Case studies go in case-studies.md, organized by naming technique (Metaphor, Common Word, Compound, Invented, Cultural Reference).

Requirements:

  • Verifiable origin story — link to a primary source: founder interview, blog post, podcast, company documentation. "I think the name comes from..." is not a case study.
  • Follow the existing table format:
    | **Name** | Product category | Origin story | Why it works |
    
  • "Why it works" must reference specific principles from the skill — which principles does this name satisfy? What makes the metaphor strong?
  • Failed names go in the "Names That Teach By Failing" section with the same format.

Style conventions

  • Tables for structured data, prose for explanations
  • Real product names as examples, not hypothetical ones
  • Direct, technical tone — "this pattern fails because..." not "you might want to consider whether perhaps..."
  • No emojis
  • Heading hierarchy: ## for main sections, ### for subsections, #### sparingly
  • When referencing another file, use a relative markdown link: [principles.md](principles.md)

Linting

PRs are automatically checked by markdownlint and a link checker. Your PR won't merge if lint fails.

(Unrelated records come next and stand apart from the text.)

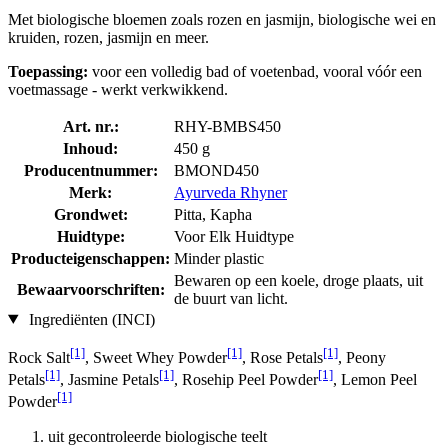
Met biologische bloemen zoals rozen en jasmijn, biologische wei en
kruiden, rozen, jasmijn en meer.
Toepassing:
voor een volledig bad of voetenbad, vooral vóór een
voetmassage - werkt verkwikkend.
Art. nr.:
RHY-BMBS450
Inhoud:
450 g
Producentnummer:
BMOND450
Merk:
Ayurveda Rhyner
Grondwet:
Pitta, Kapha
Huidtype:
Voor Elk Huidtype
Producteigenschappen:
Minder plastic
Bewaren op een koele, droge plaats, uit
Bewaarvoorschriften:
de buurt van licht.
Ingrediënten (INCI)
[1]
[1]
[1]
Rock Salt
, Sweet Whey Powder
, Rose Petals
, Peony
[1]
[1]
[1]
Petals
, Jasmine Petals
, Rosehip Peel Powder
, Lemon Peel
[1]
Powder
uit gecontroleerde biologische teelt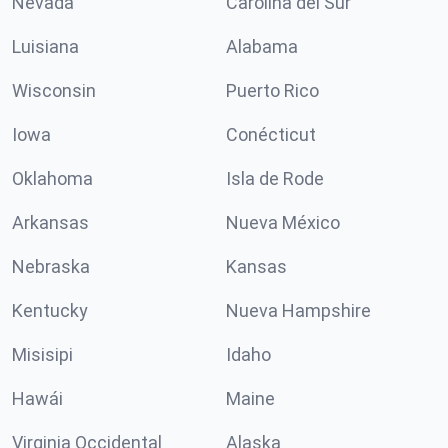
Nevada
Carolina del Sur
Luisiana
Alabama
Wisconsin
Puerto Rico
Iowa
Conécticut
Oklahoma
Isla de Rode
Arkansas
Nueva México
Nebraska
Kansas
Kentucky
Nueva Hampshire
Misisipi
Idaho
Hawái
Maine
Virginia Occidental
Alaska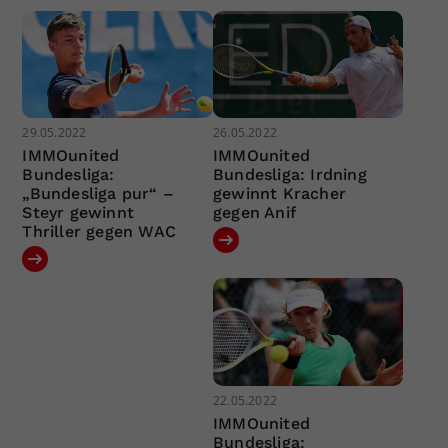
29.05.2022
26.05.2022
IMMOunited
IMMOunited
Bundesliga:
Bundesliga: Irdning
„Bundesliga pur“ –
gewinnt Kracher
Steyr gewinnt
gegen Anif
Thriller gegen WAC
22.05.2022
IMMOunited
Bundesliga: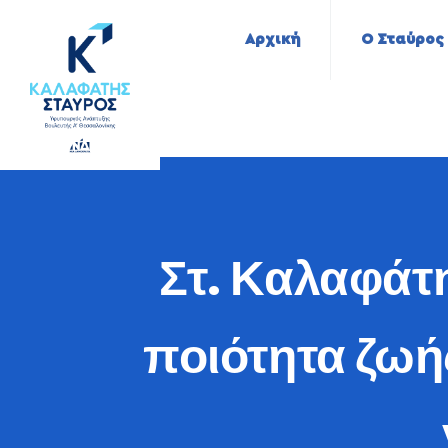
Αρχική
Ο Σταύρος
Στ. Καλαφάτη
ποιότητα ζωή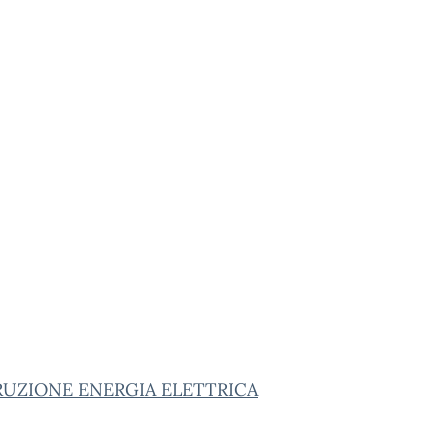
RUZIONE ENERGIA ELETTRICA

Run locally before pushing:

npx markdownlint-cli2 '**/*.md'

Common issues:

  • Fenced code blocks need a language tag — use ```text, ```bash, ```markdown, not bare ```
  • Heading levels must increment by one — #####, not ######
  • Don't use bare ___ as placeholders in prose — the linter reads them as broken emphasis. Use `___` (backtick-wrapped) instead
  • No bare URLs — wrap in angle brackets (<https://example.com>) or markdown links

See .markdownlint.yml for the full config and disabled rules.

What reviewers check

  • Accuracy — are facts verifiable? Are origin stories sourced?
  • Consistency — does the contribution match the existing tone and format?
  • Cross-references — if your change connects to other files, did you update those too?
  • Scope — does the PR match the issue it claims to close? No scope creep.

Review timeline

This is a solo-maintainer project. PRs are reviewed when feasible — expect a response within 1-2 weeks. Small, focused PRs get reviewed faster than large ones.

License

By contributing, you agree that your contributions are licensed under the MIT License.